Il romanziere statunitense Don Winslow, a proposito di questa città ha scritto
in un suo romanzo: “persone dappertutto. Veicoli dappertutto. Auto, camion,
autobus, taxi, biciclette. E rumore. Clacson tutto il tempo, grida, musica a
tutto volume, dalle auto e dagli stereo portatili. Penso che la parola adatta
sia cacofonia.” Nelle foto di Croppi
invece c’è silenzio, la presenza umana è ridotta ai minimi termini:
microcosmiche figure che contrastano la pesante ombra degli edifici.

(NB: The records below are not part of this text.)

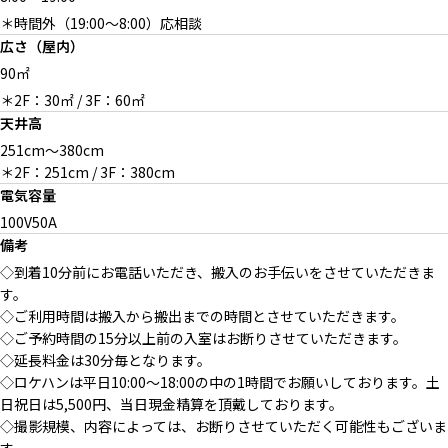
小物でさまざまな演出を
＊時間外（19:00〜8:00）応相談
広さ（屋内）
90㎡
＊2F：30㎡ / 3F：60㎡
天井高
ゆったりとしたメークスペース
展示会利用のお知らせなどに使
251cm〜380cm
えます
＊2F：251cm / 3F：380cm
電気容量
100V50A
備考
3Fに通じるステップ前の自由
◇到着10分前にお電話いただき、搬入のお手伝いをさせていただきま
な空間
す。
◇ご利用時間は搬入から搬出までの時間とさせていただきます。
◇ご予約時間の15分以上前の入室はお断りさせていただきます。
◇延長料金は30分毎となります。
◇ロケハンは平日10:00〜18:00の中の1時間でお願いしております。土
道路からスタジオ看板の見え方
日祝日は5,500円、当日現金精算を頂戴しております。
◇撮影規模、内容によっては、お断りさせていただく可能性もございま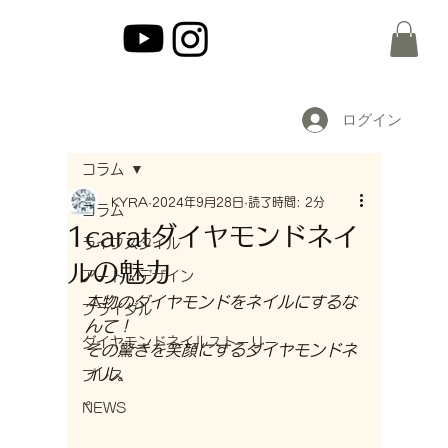
ログイン
コラム
KYRA
2024年9月28日
読了時間: 2分
コラム
1caratダイヤモンドネイ
ライフスタイル
ルの魅力
アート・デザイン
本物のダイヤモンドをネイルにするな
ブライダル
んて！
ダイヤモンドネイルストーリー
その驚きを笑顔にするダイヤモンドネ
イル。
プレス
。
NEWS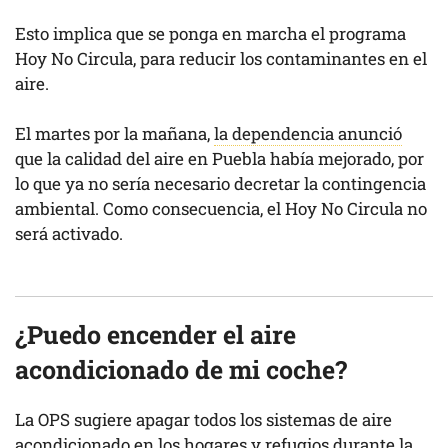
Esto implica que se ponga en marcha el programa
Hoy No Circula, para reducir los contaminantes en el
aire.
El martes por la mañana,
la dependencia anunció
que la calidad del aire en Puebla había mejorado, por
lo que ya no sería necesario decretar la contingencia
ambiental. Como consecuencia, el Hoy No Circula no
será activado.
¿Puedo encender el aire
acondicionado de mi coche?
La OPS sugiere apagar todos los sistemas de aire
acondicionado en los hogares y refugios durante la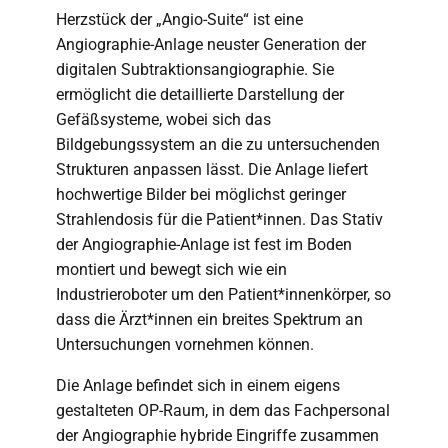
Herzstück der „Angio-Suite“ ist eine
Angiographie-Anlage neuster Generation der
digitalen Subtraktionsangiographie. Sie
ermöglicht die detaillierte Darstellung der
Gefäßsysteme, wobei sich das
Bildgebungssystem an die zu untersuchenden
Strukturen anpassen lässt. Die Anlage liefert
hochwertige Bilder bei möglichst geringer
Strahlendosis für die Patient*innen. Das Stativ
der Angiographie-Anlage ist fest im Boden
montiert und bewegt sich wie ein
Industrieroboter um den Patient*innenkörper, so
dass die Ärzt*innen ein breites Spektrum an
Untersuchungen vornehmen können.
Die Anlage befindet sich in einem eigens
gestalteten OP-Raum, in dem das Fachpersonal
der Angiographie hybride Eingriffe zusammen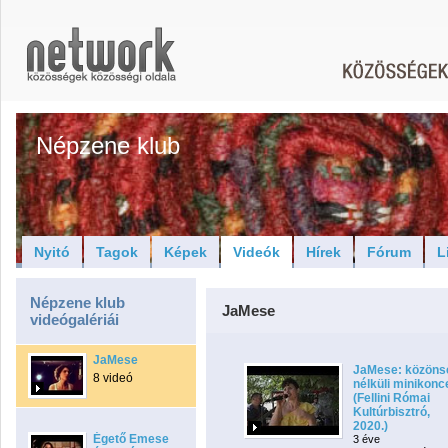
Népzene klub
Nyitó
Tagok
Képek
Videók
Hírek
Fórum
L
Népzene klub
JaMese
videógalériái
JaMese
JaMese: közöns
8 videó
nélküli minikonc
(Fellini Római
Kultúrbisztró,
2020.)
Égető Emese
3 éve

Croppi afferma che i suoi scatti mischiano anarchia e
classicismo. Nel primo caso si tratta dell’apparente incoerenza delle luci che
quasi disorientano l’osservatore. Per spiegare il secondo termine egli ricorre
all’influenza culturale che sta alla base del suo lavoro, influenza che si è
sedimentata attraverso la somatizzazione di immagini che talvolta sembrano
venire fuori dalle fotografie. Croppi, per chiarire meglio questo secondo
concetto, ricorre anche all’aggettivo “realistico”. In effetti, esso può essere
messo in relazione al fatto della riconoscibilità dei luoghi, della loro
identificabilità. Ma la New York City di Croppi non è propriamente “realistica”,
egli racconta invece un frammento di mondo ideale, ridotto a un’essenzialità di
linee che rimanda alla matematicizzazione rinascimentale. La realtà di Croppi è
razionale, anche nell’apparente casualità di ciò che fotografa. Egli non
risponde esclusivamente all’esigenza estetica che si lega all’interpretazione
di un determinato luogo, il suo non è un reportage che si appropria di
immagini. Le sue fotografie sono meditate e è per questo che lasciano da parte
un loro eventuale valore simbolico. La sua indagine è libera e spazia su
un’area dell’esistente enorme, lontanissima dai vincoli evocativi alla base di
una ricerca analogica. Croppi non è mai scontato, sorprende tracciando dei
segni che sembrano unire i suoi scatti alla pittura (Hopper) e alla poesia (Withman).